* _ABOUT THIS TASK_
Directions for the data below: repeat exactly the lines from the one with "совета Первых регионального" through the one with "время на обработку фото, даже если устройство", both included, and omit all pictures.

* _DATA FOR REVIEW_
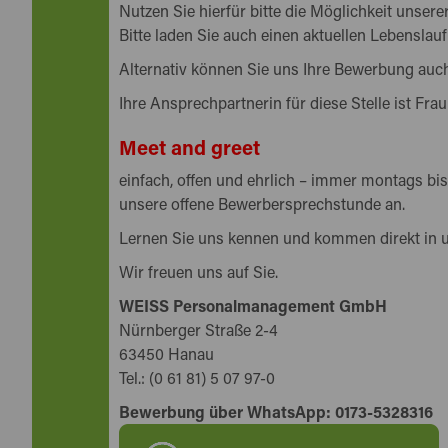
Nutzen Sie hierfür bitte die Möglichkeit unse
Bitte laden Sie auch einen aktuellen Lebenslauf
Alternativ können Sie uns Ihre Bewerbung auch
Ihre Ansprechpartnerin für diese Stelle ist Frau
Meet and greet
einfach, offen und ehrlich – immer montags bis
unsere offene Bewerbersprechstunde an.
Lernen Sie uns kennen und kommen direkt in 
Wir freuen uns auf Sie.
WEISS Personalmanagement GmbH
Nürnberger Straße 2-4
63450 Hanau
Tel.: (0 61 81) 5 07 97-0
Bewerbung über WhatsApp: 0173-5328316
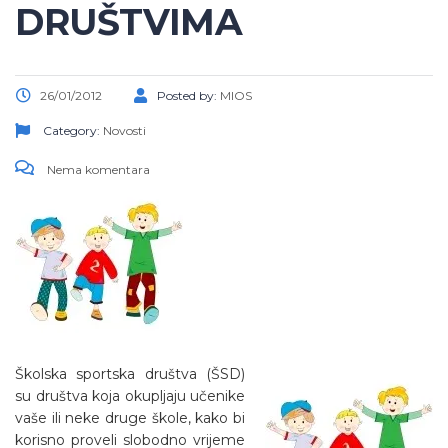
DRUŠTVIMA
26/01/2012
Posted by:
MIOS
Category:
Novosti
Nema komentara
Školska sportska društva (ŠSD)
su društva koja okupljaju učenike
vaše ili neke druge škole, kako bi
korisno proveli slobodno vrijeme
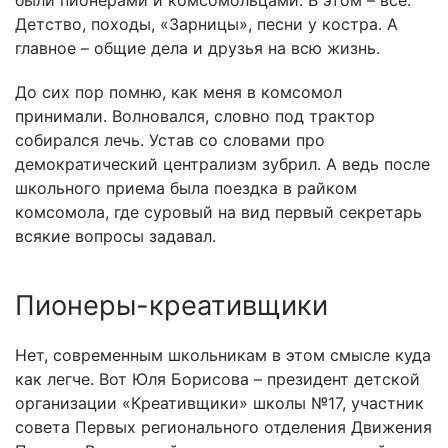
были пионерами и комсомольцами. В этом – всё.
Детство, походы, «Зарницы», песни у костра. А
главное – общие дела и друзья на всю жизнь.
До сих пор помню, как меня в комсомол
принимали. Волновался, словно под трактор
собирался лечь. Устав со словами про
демократический централизм зубрил. А ведь после
школьного приема была поездка в райком
комсомола, где суровый на вид первый секретарь
всякие вопросы задавал.
Пионеры-креативщики
Нет, современным школьникам в этом смысле куда
как легче. Вот Юля Борисова – президент детской
организации «Креативщики» школы №17, участник
совета Первых регионального отделения Движения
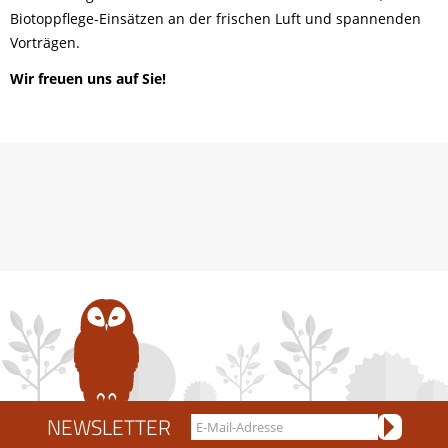
Biotoppflege-Einsätzen an der frischen Luft und spannenden
Vorträgen.
Wir freuen uns auf Sie!
NEWSLETTER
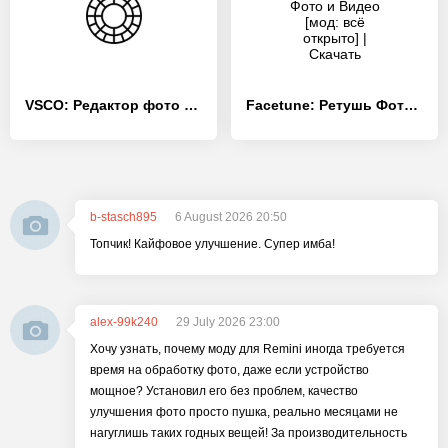
VSCO: Редактор фото и видео
Facetune: Ретушь Фото и Видео
b-stasch895
6 August 2026 20:50
Топчик! Кайфовое улучшение. Супер имба!
alex-99k240
29 July 2026 23:00
Хочу узнать, почему моду для Remini иногда требуется
время на обработку фото, даже если устройство
мощное? Установил его без проблем, качество
улучшения фото просто пушка, реально месяцами не
нагуглишь таких годных вещей! За производительность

* _EXERCISE RESPONSE_
совета Первых регионального отделения Движения
Biotoppflege-Einsätzen an der frischen Luft und spannenden
Vorträgen.
Wir freuen uns auf Sie!
NEWSLETTER
VSCO: Редактор фото и видео
Facetune: Ретушь Фото и Видео
b-stasch895
6 August 2026 20:50
Топчик! Кайфовое улучшение. Супер имба!
alex-99k240
29 July 2026 23:00
Хочу узнать, почему моду для Remini иногда требуется
время на обработку фото, даже если устройство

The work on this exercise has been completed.